All the synchronized clocks agreed on the hour: 9:40 P.M. Martie had promised to call before eleven o’clock.

Susan remained eager to hear what analysis and advice her friend might offer, but she wasn’t going to tell Martie about the camcorder. Because maybe her phone was tapped. Maybe Eric was listening.

Oh, how lovely it was here on the dance floor at the Paranoia Cotillion, gliding around and around in the fearsome embrace of a malevolent stranger, while the orchestra played a threnody and she grimly worked up the courage to look into the face of the dancer whose lead she followed.


Two glasses of Scotch, a brick of lasagna, and the events of this terrible day left Martie half numb with exhaustion. As Dusty cleaned up the dinner dishes, she sat at the table, watching him from under heavy eyelids.

She had expected to lie awake until dawn, racked by anxiety, dreading the future. But now her mind rebelled at assuming an even heavier burden of worry; it was shutting down for the night.

A new fear of sleepwalking was the only thing preventing her from nodding off here at the kitchen table. Somnambulism had never previously afflicted her, but then she had never suffered a panic attack until this morning, either, and now all things were possible.

If she walked in her sleep, perhaps that Other Martie would control her body. Slipping out of bed, leaving Dusty to dream on, the Other might descend barefoot through the house, as comfortable as the blind in darkness, to extract a clean knife from the utensils basket in the dishwasher.

Dusty took her hand and led her through the downstairs, turning off lights as they went. Valet padded after them, his eyes red and shining in the gloom.

Having brought Martie’s raincoat from the kitchen, Dusty paused to hang it in the foyer closet.

Sensing a weight in one of the coat pockets, he fished out the paperback book. “Are you still reading this?” he asked.

“It's a real thriller.”

“But you’ve been taking it to Susan’s sessions forever.”

“Not all that long.” She yawned. “The writing’s good.”

“A real thriller—but you can’t get through it in six months?”

“It hasn’t been six months, has it?

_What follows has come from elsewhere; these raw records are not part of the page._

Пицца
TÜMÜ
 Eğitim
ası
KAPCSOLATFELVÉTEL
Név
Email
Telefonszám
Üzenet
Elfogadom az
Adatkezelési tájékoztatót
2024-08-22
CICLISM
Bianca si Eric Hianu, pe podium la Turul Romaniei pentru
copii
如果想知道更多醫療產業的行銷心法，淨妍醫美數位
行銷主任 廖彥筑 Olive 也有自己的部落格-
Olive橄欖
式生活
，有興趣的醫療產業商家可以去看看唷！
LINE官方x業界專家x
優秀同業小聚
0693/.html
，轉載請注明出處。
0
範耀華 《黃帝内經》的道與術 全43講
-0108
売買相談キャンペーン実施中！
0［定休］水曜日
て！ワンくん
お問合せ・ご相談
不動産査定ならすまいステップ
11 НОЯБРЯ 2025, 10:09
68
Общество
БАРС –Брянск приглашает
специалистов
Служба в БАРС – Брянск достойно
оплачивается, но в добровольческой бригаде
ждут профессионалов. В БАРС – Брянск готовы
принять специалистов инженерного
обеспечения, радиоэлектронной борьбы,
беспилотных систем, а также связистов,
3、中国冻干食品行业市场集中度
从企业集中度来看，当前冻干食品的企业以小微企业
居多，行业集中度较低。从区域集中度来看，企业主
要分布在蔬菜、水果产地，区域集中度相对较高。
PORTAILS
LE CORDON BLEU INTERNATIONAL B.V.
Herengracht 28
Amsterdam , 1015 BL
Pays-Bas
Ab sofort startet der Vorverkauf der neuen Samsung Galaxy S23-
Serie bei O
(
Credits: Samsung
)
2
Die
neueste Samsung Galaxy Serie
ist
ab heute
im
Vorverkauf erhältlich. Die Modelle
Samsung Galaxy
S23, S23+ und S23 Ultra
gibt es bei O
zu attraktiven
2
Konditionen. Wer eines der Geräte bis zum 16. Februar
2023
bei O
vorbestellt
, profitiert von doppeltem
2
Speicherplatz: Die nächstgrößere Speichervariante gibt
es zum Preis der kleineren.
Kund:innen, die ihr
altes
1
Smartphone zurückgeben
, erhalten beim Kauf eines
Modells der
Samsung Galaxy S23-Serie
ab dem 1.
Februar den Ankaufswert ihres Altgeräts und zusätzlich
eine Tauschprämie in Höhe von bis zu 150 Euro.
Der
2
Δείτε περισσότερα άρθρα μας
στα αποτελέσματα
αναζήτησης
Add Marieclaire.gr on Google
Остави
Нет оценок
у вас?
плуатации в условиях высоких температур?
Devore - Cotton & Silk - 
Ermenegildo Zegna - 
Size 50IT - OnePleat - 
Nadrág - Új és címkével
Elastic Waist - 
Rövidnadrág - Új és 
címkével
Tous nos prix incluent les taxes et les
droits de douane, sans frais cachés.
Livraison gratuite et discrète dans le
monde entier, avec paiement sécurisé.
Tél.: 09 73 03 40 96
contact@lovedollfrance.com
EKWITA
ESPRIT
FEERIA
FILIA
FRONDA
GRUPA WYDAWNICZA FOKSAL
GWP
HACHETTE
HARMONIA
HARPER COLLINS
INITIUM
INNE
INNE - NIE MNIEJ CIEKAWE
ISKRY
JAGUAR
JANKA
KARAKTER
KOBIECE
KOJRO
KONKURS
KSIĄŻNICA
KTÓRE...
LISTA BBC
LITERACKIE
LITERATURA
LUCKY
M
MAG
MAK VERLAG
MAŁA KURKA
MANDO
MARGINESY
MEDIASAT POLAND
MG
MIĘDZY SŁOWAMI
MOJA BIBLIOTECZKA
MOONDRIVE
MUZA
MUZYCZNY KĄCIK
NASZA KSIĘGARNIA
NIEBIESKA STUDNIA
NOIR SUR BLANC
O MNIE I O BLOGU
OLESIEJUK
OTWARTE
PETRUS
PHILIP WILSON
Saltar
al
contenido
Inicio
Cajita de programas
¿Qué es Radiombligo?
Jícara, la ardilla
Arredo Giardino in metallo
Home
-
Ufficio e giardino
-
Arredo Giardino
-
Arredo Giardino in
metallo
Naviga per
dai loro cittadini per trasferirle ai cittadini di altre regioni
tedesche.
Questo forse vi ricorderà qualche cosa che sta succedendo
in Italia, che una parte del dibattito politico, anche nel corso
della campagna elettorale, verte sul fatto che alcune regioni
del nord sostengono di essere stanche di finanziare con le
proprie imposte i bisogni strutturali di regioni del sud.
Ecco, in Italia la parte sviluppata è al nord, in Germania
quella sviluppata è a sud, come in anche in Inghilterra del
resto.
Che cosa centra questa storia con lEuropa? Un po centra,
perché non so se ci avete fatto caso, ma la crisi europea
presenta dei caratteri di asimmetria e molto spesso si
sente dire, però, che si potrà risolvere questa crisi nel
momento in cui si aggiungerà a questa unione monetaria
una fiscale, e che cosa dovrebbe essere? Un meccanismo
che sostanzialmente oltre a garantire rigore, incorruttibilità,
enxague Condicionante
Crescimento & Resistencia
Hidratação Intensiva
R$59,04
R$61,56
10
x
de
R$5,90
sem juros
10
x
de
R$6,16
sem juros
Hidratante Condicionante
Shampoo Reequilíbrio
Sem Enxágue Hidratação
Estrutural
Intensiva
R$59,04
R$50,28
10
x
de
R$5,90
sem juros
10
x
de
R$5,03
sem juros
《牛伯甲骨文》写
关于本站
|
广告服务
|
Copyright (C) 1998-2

No. Can’t be. The plot is entertaining. The characters are colorful. I’m enjoying it.”

He was frowning at her. “What’s wrong with you?”

“Plenty. But, right now, mostly I’m just so damn tired.”

Handing the book to her, he said, “Well, if you have trouble going to sleep, obviously a page of this is better than Nembutal.”

To sleep: perchance to walk, to knife, to burn.

Valet preceded them up the stairs.

As Martie ascended with one hand on the banister and Dusty’s supportive arm around her waist, she took some comfort from the realization that the dog might wake her if she went sleepwalking. Good Valet would lick her bare feet, slap his handsome tail against her legs as she went down the stairs, and certainly bark at her if she withdrew a butcher knife from the dishwasher without using it to carve a snack for him from the brisket in the refrigerator.

Susan dressed for bed in simple white cotton panties—no embroidery or lace, no adornment of any kind—and a white T-shirt.

Prior to the past few months, she had favored colorful lingerie with frills. She had enjoyed feeling sexy. No more.

She understood the psychology behind her change in sleepwear. Sexiness was now linked in her mind to rape. Appliquéd lace, fimbria, furbelow, plicated selvage, bargello stitchery, point de gaze, and the like might offer encouragement to her mysterious postmidnight visitor; he might interpret frills as an invitation to further abuse.

For a while she had gone to bed in men’s pajamas, loose and ugly, and then in baggy exercise cottons. The creep hadn’t been turned off by either.

In fact, after undressing her and brutally using her, he took the time to re-dress her with attention to detail that was obvious mockery. If she had buttoned every button on her pajama top before going to bed, he buttoned each; but if she had left one unbuttoned, the same remained unbuttoned when she woke. He retied the waistband drawstring in precisely the bow knot that she had used.